** Instructions to follow **
In the records below, some lines hold the word "radio". Copy each of those lines.

Document structure recognition data:
_ _ _ _
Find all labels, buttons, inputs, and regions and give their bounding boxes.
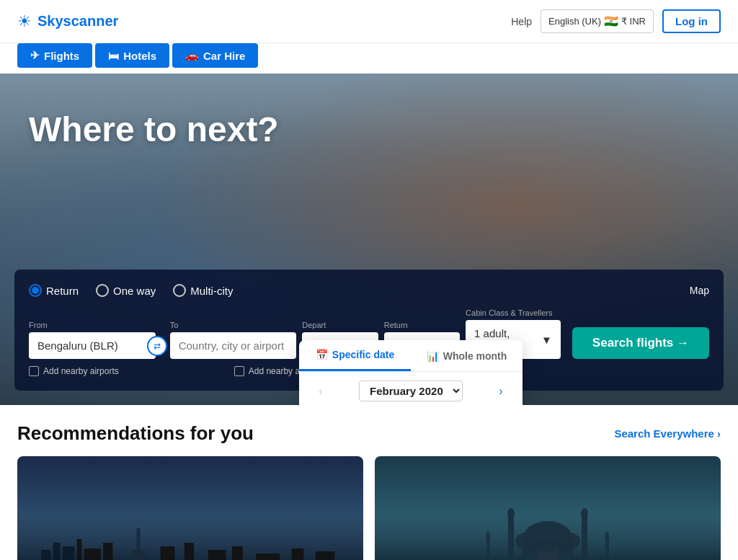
svg-rect-5 xyxy=(103,543,112,560)
svg-rect-4 xyxy=(84,548,101,560)
svg-rect-13 xyxy=(292,548,304,560)
nearby-to-box xyxy=(234,366,244,376)
nearby-from-label: Add nearby airports xyxy=(43,366,119,376)
tab-car-hire[interactable]: 🚗 Car Hire xyxy=(172,43,258,68)
svg-point-20 xyxy=(581,508,588,520)
depart-label: Depart xyxy=(302,321,378,329)
tab-specific-date[interactable]: 📅 Specific date xyxy=(299,340,411,371)
hero-section: Where to next? Return One way Multi-city… xyxy=(0,74,738,405)
cabin-arrow-icon: ▼ xyxy=(541,334,552,346)
tab-hotels-label: Hotels xyxy=(123,50,156,62)
search-flights-button[interactable]: Search flights → xyxy=(572,327,709,359)
car-hire-icon: 🚗 xyxy=(185,49,199,62)
header-right: Help English (UK) 🇮🇳 ₹ INR Log in xyxy=(511,9,721,33)
svg-rect-11 xyxy=(232,546,243,560)
specific-date-label: Specific date xyxy=(332,349,394,360)
city-skyline-left xyxy=(17,521,363,560)
option-one-way-label: One way xyxy=(113,285,156,297)
svg-rect-0 xyxy=(41,550,50,560)
radio-return-inner xyxy=(32,287,39,294)
city-skyline-right xyxy=(375,499,721,560)
svg-rect-9 xyxy=(184,543,194,560)
map-link[interactable]: Map xyxy=(690,285,709,296)
svg-rect-8 xyxy=(161,546,175,560)
calendar-dropdown: 📅 Specific date 📊 Whole month ‹ February… xyxy=(299,340,523,405)
logo-text: Skyscanner xyxy=(37,13,118,30)
nearby-from-box xyxy=(29,366,39,376)
nav-tabs: ✈ Flights 🛏 Hotels 🚗 Car Hire xyxy=(0,43,738,74)
option-return-label: Return xyxy=(46,285,79,297)
login-button[interactable]: Log in xyxy=(662,9,721,33)
hotels-icon: 🛏 xyxy=(108,50,119,62)
calendar-nav: ‹ February 2020 › xyxy=(299,372,523,405)
svg-rect-10 xyxy=(208,550,226,560)
search-everywhere-link[interactable]: Search Everywhere › xyxy=(614,427,721,440)
svg-rect-2 xyxy=(63,546,75,560)
prev-month-button[interactable]: ‹ xyxy=(311,381,331,401)
recommendations-header: Recommendations for you Search Everywher… xyxy=(17,422,721,445)
rec-card-right[interactable] xyxy=(375,456,721,560)
svg-rect-19 xyxy=(582,514,587,560)
tab-car-hire-label: Car Hire xyxy=(203,50,245,62)
from-label: From xyxy=(29,321,156,329)
svg-rect-3 xyxy=(77,539,82,560)
whole-month-label: Whole month xyxy=(443,350,507,362)
from-input-wrap: ⇄ xyxy=(29,332,156,359)
help-link[interactable]: Help xyxy=(511,16,532,27)
option-return[interactable]: Return xyxy=(29,284,79,297)
svg-rect-1 xyxy=(53,543,61,560)
radio-return-outer xyxy=(29,284,42,297)
calendar-tabs: 📅 Specific date 📊 Whole month xyxy=(299,340,523,372)
calendar-icon: 📅 xyxy=(316,349,328,360)
logo[interactable]: ☀ Skyscanner xyxy=(17,12,118,31)
to-field-group: To xyxy=(170,321,297,359)
svg-point-28 xyxy=(605,531,609,540)
currency-label: ₹ INR xyxy=(621,16,646,27)
language-selector[interactable]: English (UK) 🇮🇳 ₹ INR xyxy=(541,9,654,33)
hero-title: Where to next? xyxy=(29,110,279,149)
option-multi-city[interactable]: Multi-city xyxy=(173,284,233,297)
radio-multi-outer xyxy=(173,284,186,297)
swap-icon[interactable]: ⇄ xyxy=(147,336,167,356)
svg-point-21 xyxy=(515,533,537,550)
tab-flights-label: Flights xyxy=(44,50,79,62)
tab-flights[interactable]: ✈ Flights xyxy=(17,43,92,68)
svg-rect-7 xyxy=(132,550,145,560)
logo-icon: ☀ xyxy=(17,12,32,31)
flag-icon: 🇮🇳 xyxy=(604,14,618,28)
add-nearby-from-checkbox[interactable]: Add nearby airports xyxy=(29,366,119,376)
option-multi-city-label: Multi-city xyxy=(190,285,233,297)
lang-label: English (UK) xyxy=(548,16,601,27)
next-month-button[interactable]: › xyxy=(491,381,511,401)
header: ☀ Skyscanner Help English (UK) 🇮🇳 ₹ INR … xyxy=(0,0,738,43)
rec-card-left[interactable] xyxy=(17,456,363,560)
svg-rect-17 xyxy=(508,514,514,560)
svg-rect-12 xyxy=(256,554,280,560)
trip-options: Return One way Multi-city Map xyxy=(29,284,709,297)
svg-rect-14 xyxy=(316,551,334,560)
chart-icon: 📊 xyxy=(427,350,439,362)
radio-oneway-outer xyxy=(96,284,109,297)
return-label: Return xyxy=(384,321,460,329)
cabin-label: Cabin Class & Travellers xyxy=(466,308,561,317)
flights-icon: ✈ xyxy=(30,49,40,62)
svg-point-22 xyxy=(559,533,580,550)
recommendations-section: Recommendations for you Search Everywher… xyxy=(0,405,738,560)
to-input[interactable] xyxy=(170,332,297,359)
recommendations-title: Recommendations for you xyxy=(17,422,254,445)
recommendation-cards xyxy=(17,456,721,560)
svg-point-26 xyxy=(486,531,490,540)
svg-point-18 xyxy=(507,508,515,520)
from-input[interactable] xyxy=(29,332,156,359)
svg-point-24 xyxy=(537,541,559,552)
to-label: To xyxy=(170,321,297,329)
from-field-group: From ⇄ xyxy=(29,321,156,359)
tab-whole-month[interactable]: 📊 Whole month xyxy=(411,340,523,371)
month-selector[interactable]: February 2020 xyxy=(359,381,463,401)
option-one-way[interactable]: One way xyxy=(96,284,156,297)
tab-hotels[interactable]: 🛏 Hotels xyxy=(95,43,169,68)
_ _ _ _
** Solved exercise **
radio-return-inner xyxy=(32,287,39,294)
radio-return-outer xyxy=(29,284,42,297)
radio-multi-outer xyxy=(173,284,186,297)
radio-oneway-outer xyxy=(96,284,109,297)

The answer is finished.